We built an air-gapped Jira alternative for regulated industries
Jira vs alternatives and pricing
- Several commenters note Jira is not cloud-only: Atlassian still sells Data Center and “Government Cloud”.
- However, Data Center is seen as effectively enterprise-only: high minimum user counts and prices (tens of thousands per year), making it inaccessible for small teams.
- Some organizations still run legacy Jira Server in air‑gapped environments and plan to keep doing so until forced to migrate.
- Plane is contrasted as open-core, with no minimum seat requirement for air-gapped deployments, and a community self-hosted edition.
Performance and UX
- Many anecdotes confirm that on‑prem / LAN-hosted Jira is dramatically faster than Jira Cloud; adding internet, VPN, or ZTNA layers makes performance “in the gutter”.
- Others report even large on-prem Jira instances being slow when misconfigured, underprovisioned, or overloaded with integrations (e.g., CI, GitHub/Bitbucket spam).
- Cloud UIs are criticized for SPA-style placeholder loading, many async calls, and layout thrash; several people say a simple 2000s-style SSR app would feel snappier.
- Jira’s extreme configurability is seen as a double-edged sword: powerful but easy to bog down with custom fields and workflows.

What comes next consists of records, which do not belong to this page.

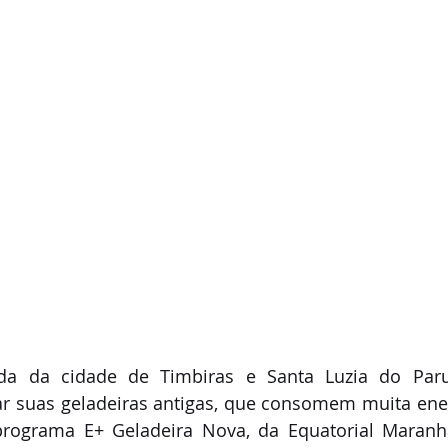
nda da cidade de Timbiras e Santa Luzia do Par
ar suas geladeiras antigas, que consomem muita ener
programa E+ Geladeira Nova, da Equatorial Maranhã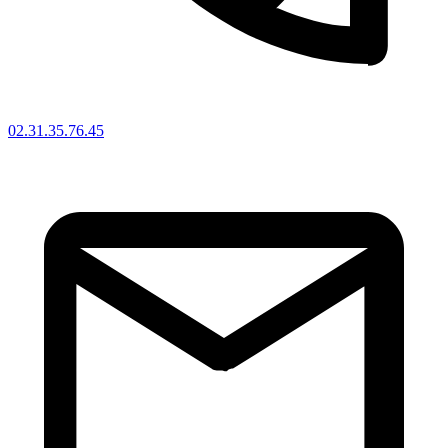
02.31.35.76.45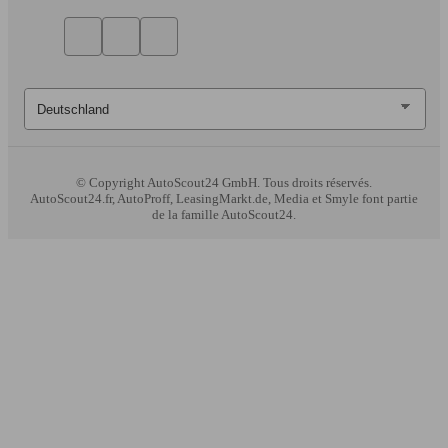
© Copyright
AutoScout24 GmbH. Tous droits réservés.
AutoScout24.fr, AutoProff, LeasingMarkt.de, Media et Smyle font partie
de la famille AutoScout24.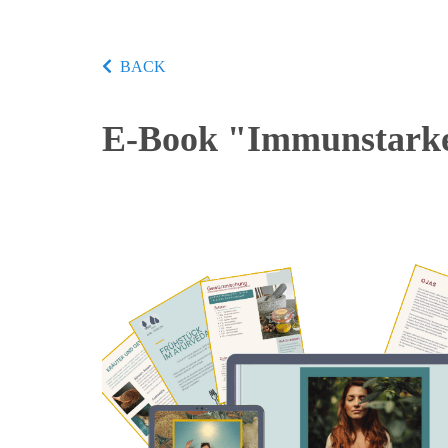
BACK
E-Book "Immunstark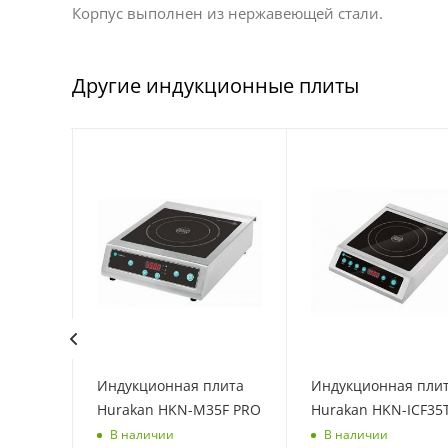
Корпус выполнен из нержавеющей стали.
Другие индукционные плиты
нная
Индукционная плита
Индукционная пли
-C30A1
Hurakan HKN-M35F PRO
Hurakan HKN-ICF35
В наличии
В наличии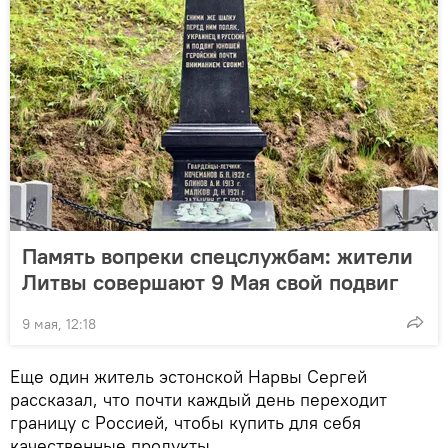
Память вопреки спецслужбам: жители
Литвы совершают 9 Мая свой подвиг
9 мая, 12:18
Еще один житель эстонской Нарвы Сергей
рассказал, что почти каждый день переходит
границу с Россией, чтобы купить для себя
качественные продукты.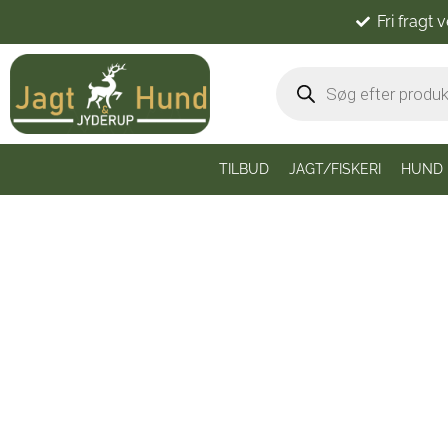
Fri fragt 
TILBUD
JAGT/FISKERI
HUND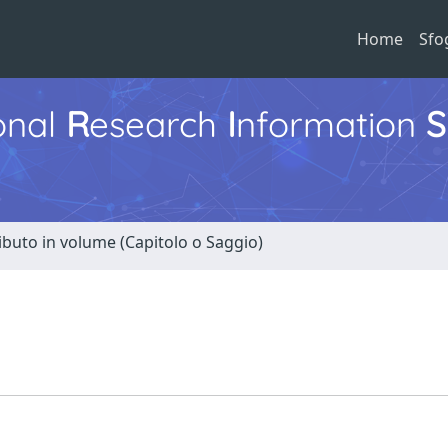
Home
Sfo
ional
R
esearch
I
nformation
S
ibuto in volume (Capitolo o Saggio)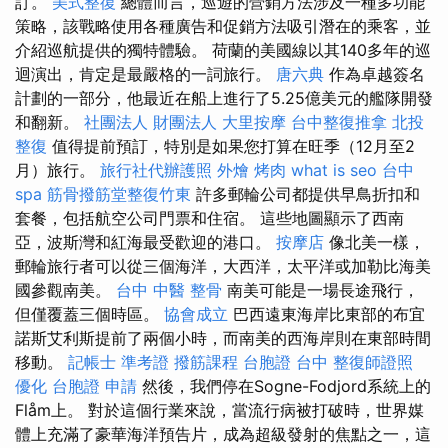
訂。
美式整復
總體而言，巡遊的營銷方法涉及一種多功能
策略，該戰略使用各種廣告和促銷方法吸引潛在的乘客，並
介紹巡航提供的獨特體驗。 荷蘭的美國線以其140多年的巡
迴演出，肯定是最嚴格的一詞旅行。
唐六典
作為卓越簽名
計劃的一部分，他最近在船上進行了5.25億美元的艦隊開發
和翻新。
社團法人 財團法人
大里按摩
台中整復推拿
北投
整復
值得提前預訂，特別是如果您打算在旺季（12月至2
月）旅行。
旅行社代辦護照
外燴 烤肉
what is seo
台中
spa
筋骨撥筋堂整復竹東
許多郵輪公司都提供早鳥折扣和
套餐，包括航空公司門票和住宿。 這些地圖顯示了西南
亞，波斯灣和紅海最受歡迎的港口。
按摩店
像北美一樣，
郵輪旅行者可以從三個海洋，大西洋，太平洋或加勒比海美
國參觀南美。
台中 中醫 整骨
南美可能是一場長途飛行，
但僅覆蓋三個時區。
協會成立
巴西遠東海岸比東部的布宜
諾斯艾利斯提前了兩個小時，而南美的西海岸則在東部時間
移動。
記帳士 準考證
撥筋課程
台胞證 台中
整復師證照
優化
台胞證 申請
然後，我們停在Sogne-Fodjord系統上的
Flåm上。 對於這個行業來說，當流行病被打破時，世界媒
體上充滿了豪華海洋預告片，成為超級發射的焦點之一，這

Licensing, compliance, and government use
- Plane’s air-gapped edition uses subscription licensing, enforced via seat limits and periodic log sharing rather than online checks.
- Some argue license enforcement in fully offline gov/defense contexts is better handled by contracts and procurement processes than technical controls.
- One thread recounts a startup whose software was allegedly used without payment by the US military, raising concerns about recourse against government piracy.
- DoD and ITAR-style environments are described as underserved: vendors push cloud for “recurring revenue” and sometimes even pressure customers off on‑prem.
Definition and practicality of “air-gapped”
- Debate over terminology: historically “air-gapped” meant physically isolated with no external network at all; in practice, many now include closed, non‑internet private networks.
- Commenters point out that true air gaps can still be bridged via physical media (USB) or exotic side channels (RF, acoustics, thermal), but that’s mostly academic here.
Plane’s model, tech choices, and critiques
- Air-gapped edition is basically a fully bundled Docker deployment with no outbound calls: no telemetry, no license pings, all assets local.
- Some see this as “how software used to ship” and question why it’s presented as novel; others note that unwinding modern SaaS assumptions (telemetry, cloud fonts, image pulls) is genuinely nontrivial.
- Plane’s AGPLv3 core and open-source status are praised as improving auditability and sustainability; AGPL is framed by some as the “future of FOSS”.
- Concerns are raised about opaque pricing, desire for buy‑once perpetual licenses for internal networks, and minor UX issues (editable-everywhere UI, search, LDAP auth).
- A side discussion questions .so domains and potential government pressure, with replies emphasizing that in air-gapped deployments the domain is irrelevant and the code is auditable.
Broader self-hosted / alternative ecosystem
- Multiple Jira alternatives are mentioned: Redmine, Phabricator/Phorge, YouTrack, Gitea/Forgejo boards, and several self-hosted Confluence-like wikis.
- Opinions diverge on Jira-level “feature completeness”: some value simpler tools that cannot be over-customized by “process people”, even at the cost of missing features.